Pictures are not part of the answer. Return the lines from the one containing "munkatársunk hamarosan felveszi" through the end of the data, both included, exactly as they appear.
- - - - - - -
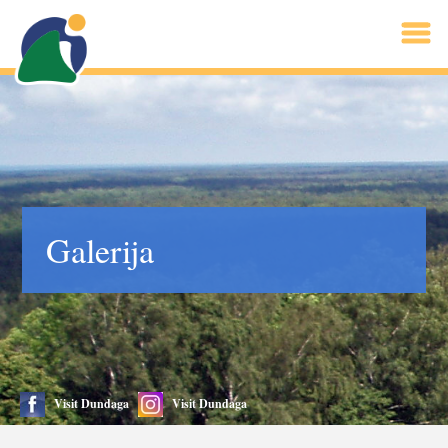
Galerija
Visit Dundaga
Visit Dundaga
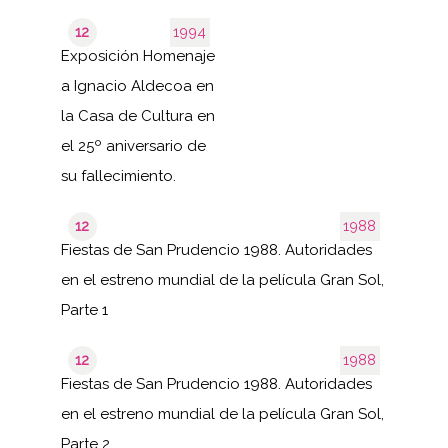
12
1994
Exposición Homenaje
a Ignacio Aldecoa en
la Casa de Cultura en
el 25º aniversario de
su fallecimiento.
12
1988
Fiestas de San Prudencio 1988. Autoridades
en el estreno mundial de la película Gran Sol,
Parte 1
12
1988
Fiestas de San Prudencio 1988. Autoridades
en el estreno mundial de la película Gran Sol,
Parte 2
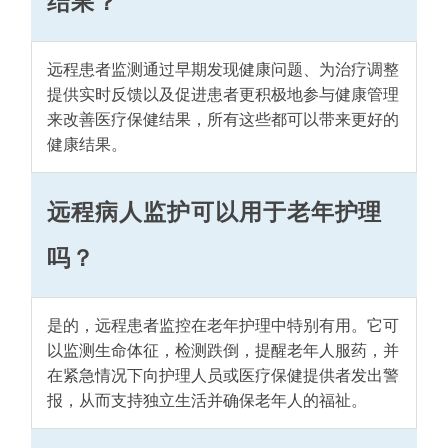
结果？
远程患者监测通过早期发现健康问题、为治疗调整
提供实时反馈以及促进患者更积极地参与健康管理
来改善医疗保健结果，所有这些都可以带来更好的
健康结果。
远程病人监护可以用于老年护理
吗？
是的，远程患者监控在老年护理中特别有用。它可
以监测生命体征，检测跌倒，提醒老年人服药，并
在紧急情况下向护理人员或医疗保健提供者发出警
报，从而支持独立生活并确保老年人的福祉。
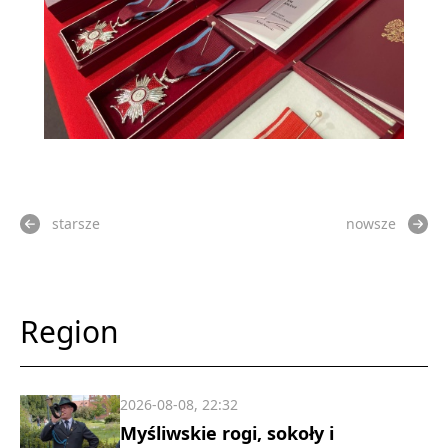
starsze
nowsze
Region
2026-08-08, 22:32
Myśliwskie rogi, sokoły i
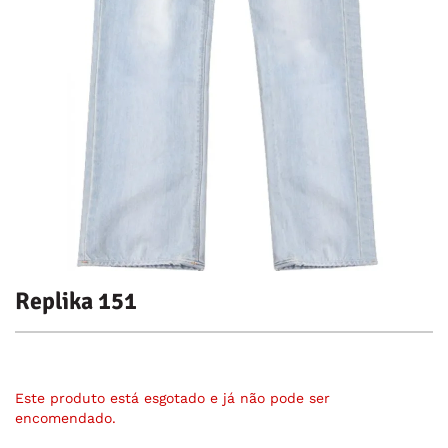
Replika 151
Este produto está esgotado e já não pode ser
encomendado.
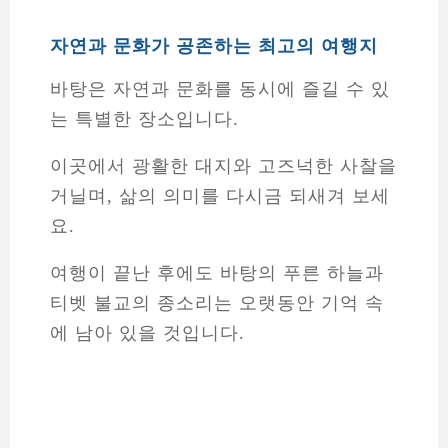
여행이 끝난 후에도 바탕의 푸른 하늘과
티벳 불교의 종소리는 오랫동안 기억 속
에 남아 있을 것입니다.
바탕 여행
바탕 여행 팁
바탕 자연경관
바탕 티벳 문화
차마고도 바탕
RELATED POSTS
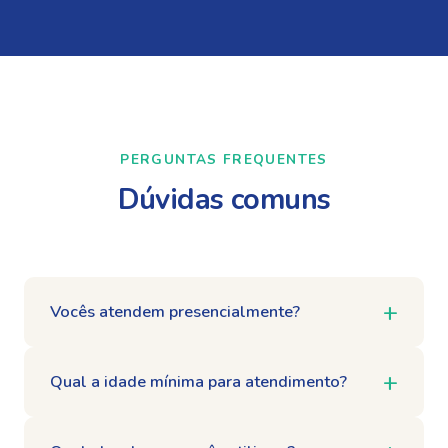
PERGUNTAS FREQUENTES
Dúvidas comuns
Vocês atendem presencialmente?
Qual a idade mínima para atendimento?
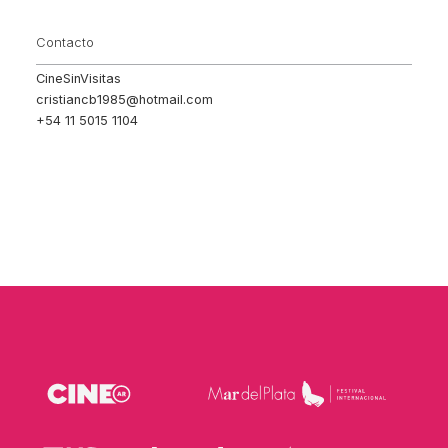
Contacto
CineSinVisitas
cristiancb1985@hotmail.com
+54 11 5015 1104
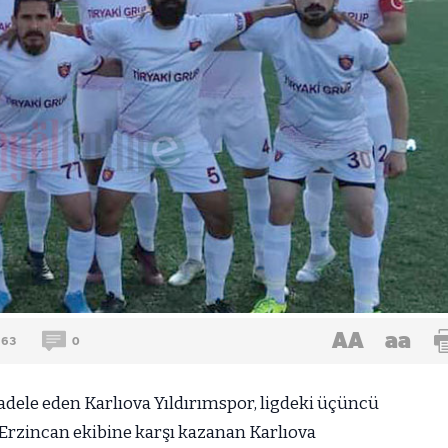
AA
aa
963
0
dele eden Karlıova Yıldırımspor, ligdeki üçüncü
 Erzincan ekibine karşı kazanan Karlıova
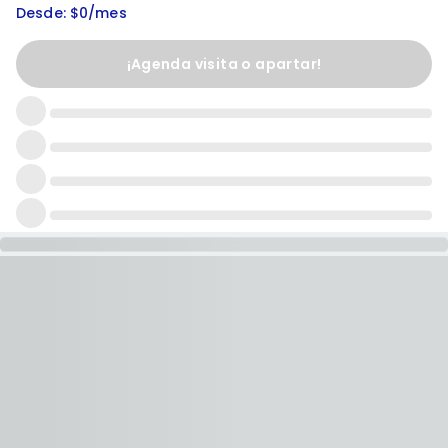
Desde: $0/mes
¡Agenda visita o apartar!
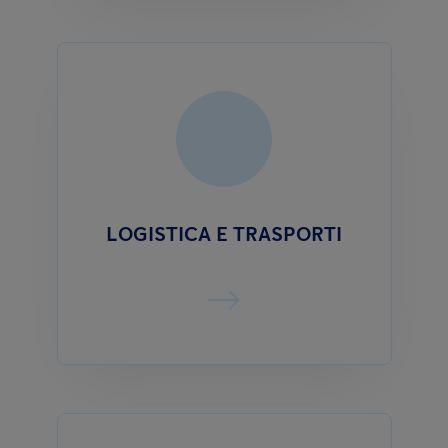
LOGISTICA E TRASPORTI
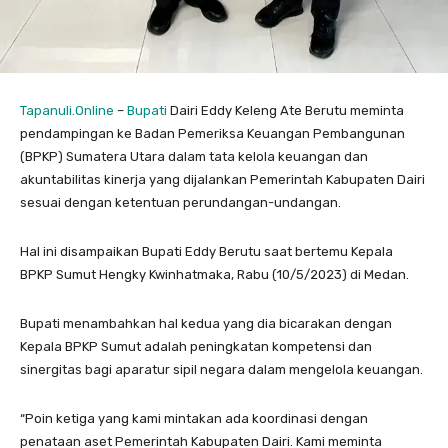
Tapanuli.Online
–
Bupati
Dairi Eddy Keleng Ate Berutu meminta
pendampingan ke Badan Pemeriksa Keuangan Pembangunan
(BPKP) Sumatera Utara dalam tata kelola keuangan dan
akuntabilitas kinerja yang dijalankan Pemerintah Kabupaten Dairi
sesuai dengan ketentuan perundangan-undangan.
Hal ini disampaikan Bupati Eddy Berutu saat bertemu Kepala
BPKP Sumut Hengky Kwinhatmaka, Rabu (10/5/2023) di Medan.
Bupati menambahkan hal kedua yang dia bicarakan dengan
Kepala BPKP Sumut adalah peningkatan kompetensi dan
sinergitas bagi aparatur sipil negara dalam mengelola keuangan.
“Poin ketiga yang kami mintakan ada koordinasi dengan
penataan aset Pemerintah Kabupaten Dairi. Kami meminta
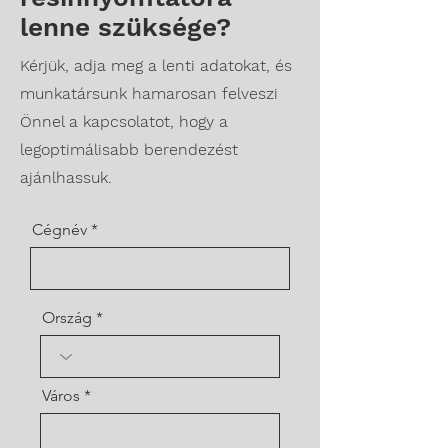
lenne szüksége?
Kérjük, adja meg a lenti adatokat, és
munkatársunk hamarosan felveszi
Önnel a kapcsolatot, hogy a
legoptimálisabb berendezést
ajánlhassuk.
Cégnév
Ország
Város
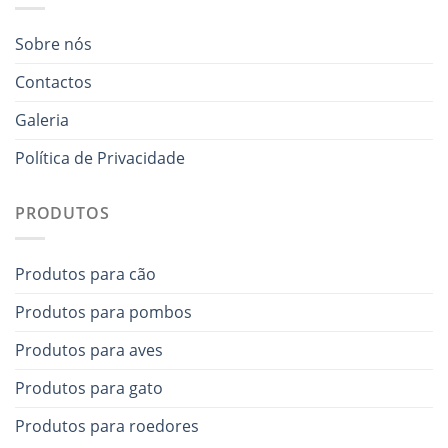
Sobre nós
Contactos
Galeria
Política de Privacidade
PRODUTOS
Produtos para cão
Produtos para pombos
Produtos para aves
Produtos para gato
Produtos para roedores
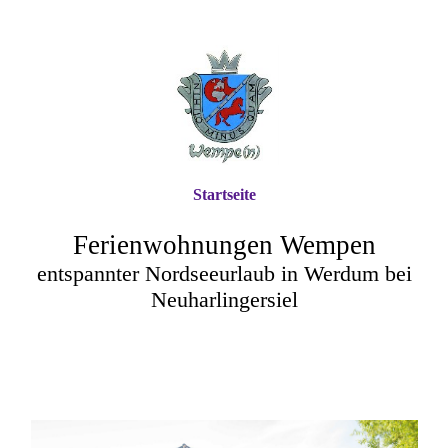
Startseite
Ferienwohnungen Wempen
entspannter Nordseeurlaub in Werdum bei
Neuharlingersiel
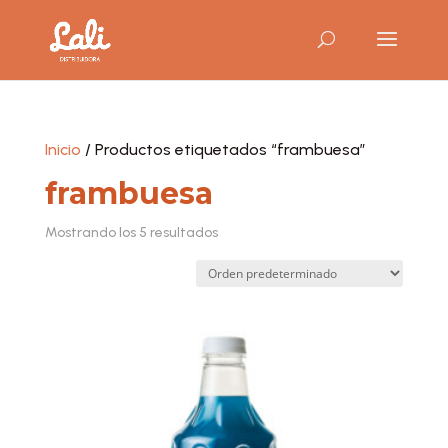
Inicio
/ Productos etiquetados “frambuesa”
frambuesa
Mostrando los 5 resultados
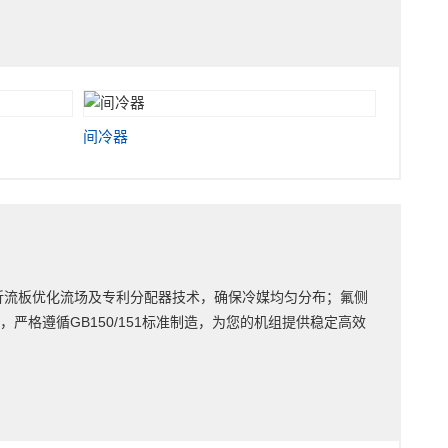
间冷器
折流板优化流场及专利分配器技术，确保冷媒均匀分布；氟侧
格遵循GB150/151标准制造，为您的机组提供稳定高效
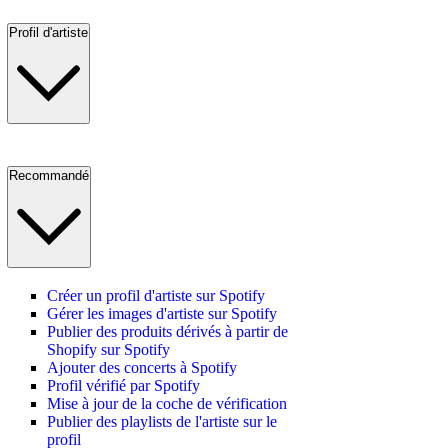
Profil d'artiste
Recommandé
Créer un profil d'artiste sur Spotify
Gérer les images d'artiste sur Spotify
Publier des produits dérivés à partir de
Shopify sur Spotify
Ajouter des concerts à Spotify
Profil vérifié par Spotify
Mise à jour de la coche de vérification
Publier des playlists de l'artiste sur le
profil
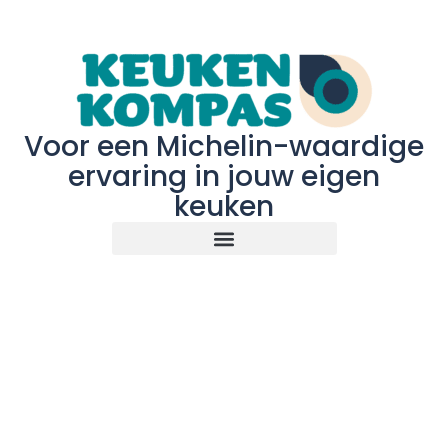
Voor een Michelin-waardige
ervaring in jouw eigen
keuken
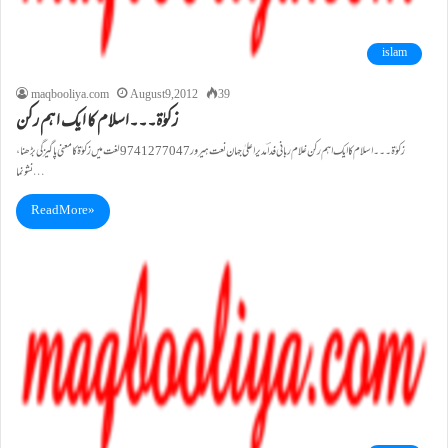
islam
maqbooliya.com
August 9, 2012
39
زکوٰۃ۔۔۔اسلام کا ایک اہم رکن
زکوٰۃ۔۔۔اسلام کا ایک اہم رکن غلام ربانی فداؔ مدیراعلیٰ جہان نعت ہیرور9741277047 لغت میں زکوٰۃ کا معنی پاگیزگی بڑھنا،
نشونما…
Read More »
- - - - - - -
## Output for this exercise
munkatársunk hamarosan felveszi
Önnel a kapcsolatot, hogy a
legoptimálisabb berendezést
ajánlhassuk.
Cégnév
Ország
Város
Sobre nós
Contactos
Galeria
Política de Privacidade
PRODUTOS
Produtos para cão
Produtos para pombos
Produtos para aves
Produtos para gato
Produtos para roedores
Startseite
Ferienwohnungen Wempen
entspannter Nordseeurlaub in Werdum bei
Neuharlingersiel
Inicio
/ Productos etiquetados “frambuesa”
frambuesa
Mostrando los 5 resultados
间冷器
折流板优化流场及专利分配器技术，确保冷媒均匀分布；氟侧
格遵循GB150/151标准制造，为您的机组提供稳定高效
Profil d'artiste
Recommandé
Créer un profil d'artiste sur Spotify
Gérer les images d'artiste sur Spotify
Publier des produits dérivés à partir de
Shopify sur Spotify
Ajouter des concerts à Spotify
Profil vérifié par Spotify
Mise à jour de la coche de vérification
Publier des playlists de l'artiste sur le
profil
Voor een Michelin-waardige
ervaring in jouw eigen
keuken
islam
maqbooliya.com
August 9, 2012
39
زکوٰۃ۔۔۔اسلام کا ایک اہم رکن
زکوٰۃ۔۔۔اسلام کا ایک اہم رکن غلام ربانی فداؔ مدیراعلیٰ جہان نعت ہیرور9741277047 لغت میں زکوٰۃ کا معنی پاگیزگی بڑھنا،
نشونما…
Read More »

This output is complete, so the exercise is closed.